The report was authored by a committee that scrutinises the spending, policies and administration of the Department for Digital, Culture, Media and Sport (DCMS), and follows a 2021 report into music streaming and the state of the industry, which instigated an investigation by the Competition and Markets Authority into the power and role of streaming services. This report commends the government’s efforts to take action – such as commissioning an investigation from the Intellectual Property Office (IPO) and the formation of technical stakeholder working groups – but says that further action is needed in order to support artists more effectively.
The acting DCMS committee chair, Damian Green, said that “the government needs to make sure it is ahead of the game by taking a more strategic role in coordinating policy across departments”.
The report says that the government’s current method is “too scattergun to be effective, particularly in comparison to other successful countries with whom we are competing for market share,” including Canada and South Korea.
It points to the fact that government responsibilities regarding the music industry are spread across multiple departments, meaning that some issues, such as those around EU creative industry visas post-Brexit, have yet to be solved. These issues could be addressed, the report says, “by DCMS more regularly setting the overall direction by publishing its overall strategy … with tangible, measurable outcomes, at more regular intervals, that the work of various departments and arm’s length bodies can then work in concert to implement.”

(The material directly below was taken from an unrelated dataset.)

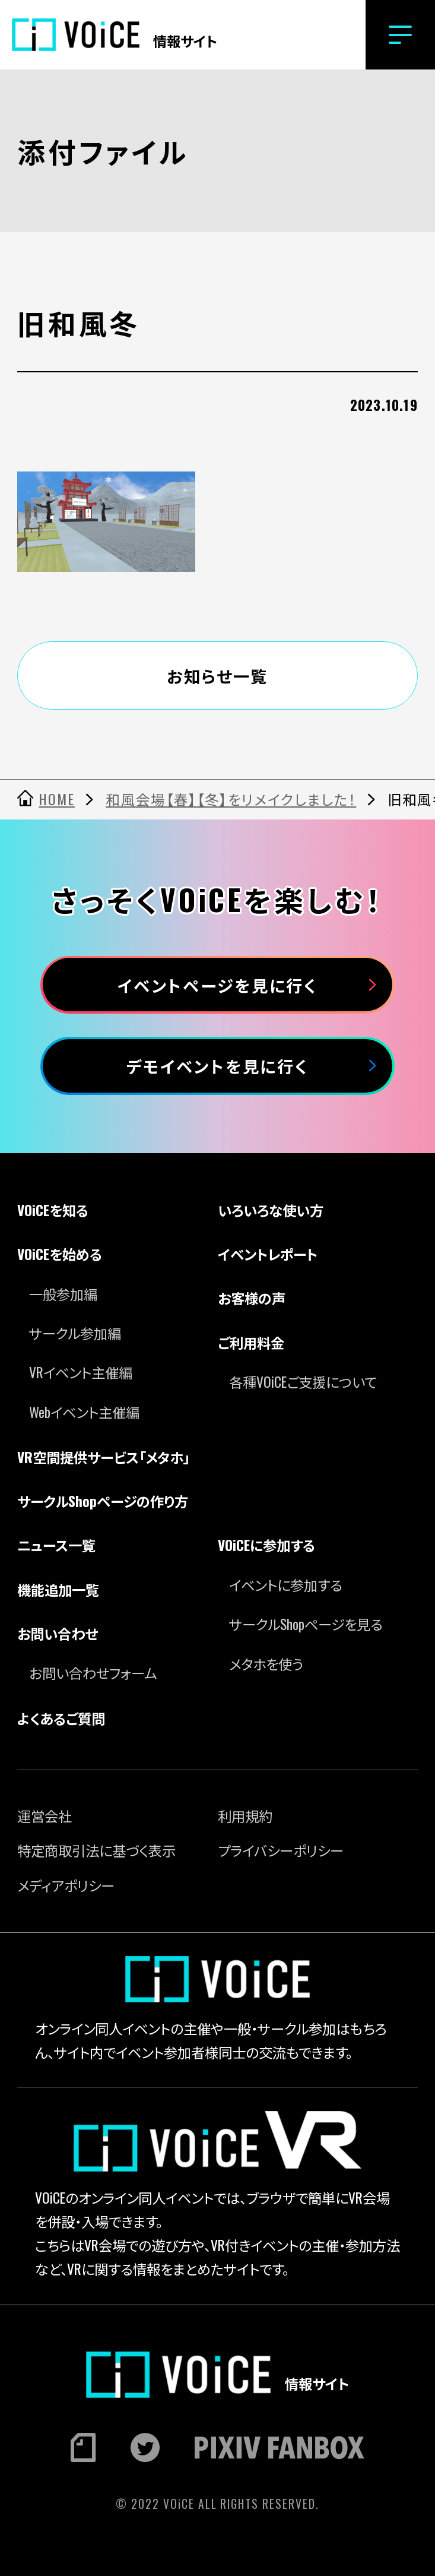 The height and width of the screenshot is (2576, 435). I want to click on VOiCEを始める, so click(59, 1253).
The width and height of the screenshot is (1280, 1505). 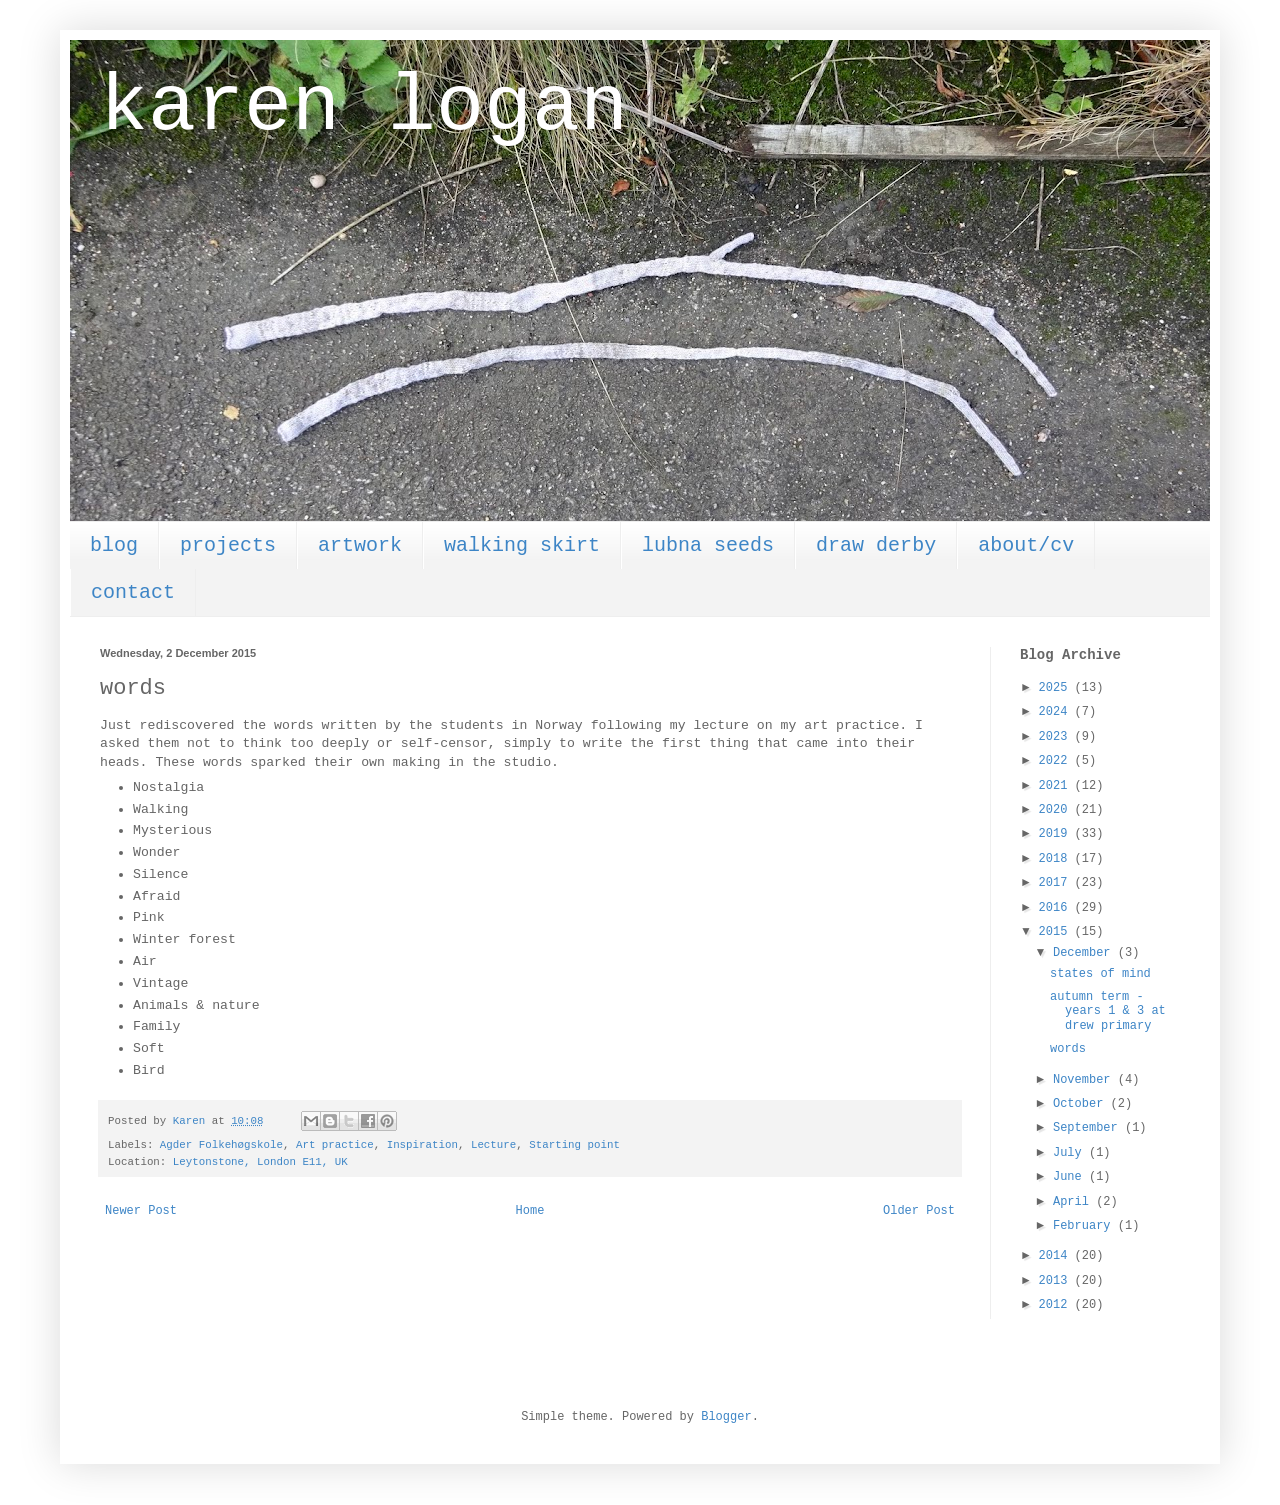 What do you see at coordinates (1057, 1305) in the screenshot?
I see `2012` at bounding box center [1057, 1305].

While the report broadly welcomes the government’s actions on the DCMS committee’s 2021 streaming report, it questions the practices of the working groups formed, which address transparency and metadata. “We heard that the working groups have missed their deadlines and that the promised public, tangible outcomes are yet to materialise,” it says. “We also heard that the working groups, despite one of which being on transparency, had very little in the way of transparency and accountability mechanisms themselves.”
It also suggests that, although the IPO has commissioned reports into remuneration and rights, “there might not be tangible action” on the reports due to a lack of working groups on those topics.
The report’s recommendation on the government and IPO’s participation suggests “that the IPO, at minimum, ensure that there is greater transparency around the groups by ensuring that its memberships, agendas and deadlines are made public and that the groups have reporting functions,” and that “ministers and departmental officials will take a more active role in the groups where appropriate.” The report also recommends the creation of remuneration and performer rights working groups.
Green said that “there is still much more to do to ensure the talent behind the music is properly rewarded”.
“As the committee heard, there is still frustration about the returns for the vast majority of musicians and songwriters,” he said. “Too many of them receive pitiful returns despite making successful music. The main players need to get together to remedy this in a sustainable way.”